> Task
Report each line of the entries below that has the word "para" in it.

> Dataset extract
........
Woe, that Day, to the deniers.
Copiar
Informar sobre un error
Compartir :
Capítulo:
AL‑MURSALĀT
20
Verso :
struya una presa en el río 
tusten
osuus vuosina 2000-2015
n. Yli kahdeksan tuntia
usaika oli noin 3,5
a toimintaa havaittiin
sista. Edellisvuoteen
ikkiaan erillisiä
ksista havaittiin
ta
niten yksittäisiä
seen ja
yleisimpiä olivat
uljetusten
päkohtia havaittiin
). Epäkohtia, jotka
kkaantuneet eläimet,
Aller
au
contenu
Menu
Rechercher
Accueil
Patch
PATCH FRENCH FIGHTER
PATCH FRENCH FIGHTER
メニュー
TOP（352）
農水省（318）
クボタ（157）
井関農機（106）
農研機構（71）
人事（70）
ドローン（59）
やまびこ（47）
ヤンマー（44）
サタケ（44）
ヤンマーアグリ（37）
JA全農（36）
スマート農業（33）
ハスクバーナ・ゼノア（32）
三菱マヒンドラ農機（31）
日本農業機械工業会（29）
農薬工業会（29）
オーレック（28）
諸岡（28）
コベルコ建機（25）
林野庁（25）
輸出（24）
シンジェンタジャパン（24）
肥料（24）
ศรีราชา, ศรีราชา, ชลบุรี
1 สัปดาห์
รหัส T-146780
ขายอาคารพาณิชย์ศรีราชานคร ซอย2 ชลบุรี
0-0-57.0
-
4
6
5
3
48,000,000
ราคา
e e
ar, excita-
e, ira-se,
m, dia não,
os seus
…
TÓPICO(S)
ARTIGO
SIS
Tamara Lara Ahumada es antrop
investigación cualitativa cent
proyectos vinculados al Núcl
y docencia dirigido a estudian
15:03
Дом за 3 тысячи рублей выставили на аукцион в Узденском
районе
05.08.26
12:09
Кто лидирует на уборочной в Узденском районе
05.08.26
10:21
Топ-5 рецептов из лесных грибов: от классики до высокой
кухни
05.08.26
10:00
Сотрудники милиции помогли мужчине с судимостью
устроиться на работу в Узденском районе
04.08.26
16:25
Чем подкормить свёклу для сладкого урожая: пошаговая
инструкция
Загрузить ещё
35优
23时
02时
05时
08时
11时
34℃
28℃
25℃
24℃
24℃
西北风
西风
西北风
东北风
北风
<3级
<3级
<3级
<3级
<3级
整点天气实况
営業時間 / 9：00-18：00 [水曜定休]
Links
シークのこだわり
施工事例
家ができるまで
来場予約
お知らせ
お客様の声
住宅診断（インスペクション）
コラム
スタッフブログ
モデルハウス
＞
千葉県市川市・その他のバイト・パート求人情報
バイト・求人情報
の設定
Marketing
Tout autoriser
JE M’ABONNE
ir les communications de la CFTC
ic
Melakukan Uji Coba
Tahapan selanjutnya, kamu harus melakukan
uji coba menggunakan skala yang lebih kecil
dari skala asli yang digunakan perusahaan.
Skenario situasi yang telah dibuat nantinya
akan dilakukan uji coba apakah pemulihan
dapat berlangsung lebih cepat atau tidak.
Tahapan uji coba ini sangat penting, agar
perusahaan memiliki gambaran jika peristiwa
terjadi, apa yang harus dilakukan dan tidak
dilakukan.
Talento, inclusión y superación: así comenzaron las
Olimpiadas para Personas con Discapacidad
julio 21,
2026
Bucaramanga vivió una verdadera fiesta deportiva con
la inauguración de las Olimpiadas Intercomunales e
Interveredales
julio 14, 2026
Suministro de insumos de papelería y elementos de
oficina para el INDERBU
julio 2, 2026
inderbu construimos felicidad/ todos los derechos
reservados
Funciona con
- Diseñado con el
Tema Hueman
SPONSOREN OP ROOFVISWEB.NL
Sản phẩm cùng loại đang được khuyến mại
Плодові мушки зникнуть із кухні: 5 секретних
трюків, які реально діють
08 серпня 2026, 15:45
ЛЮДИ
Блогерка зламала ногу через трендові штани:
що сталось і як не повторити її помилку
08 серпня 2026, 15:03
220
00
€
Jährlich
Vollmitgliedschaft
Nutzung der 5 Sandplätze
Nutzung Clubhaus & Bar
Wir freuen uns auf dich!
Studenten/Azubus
........
> Answer to this exercise
Olimpiadas para Personas con Discapacidad
oficina para el INDERBU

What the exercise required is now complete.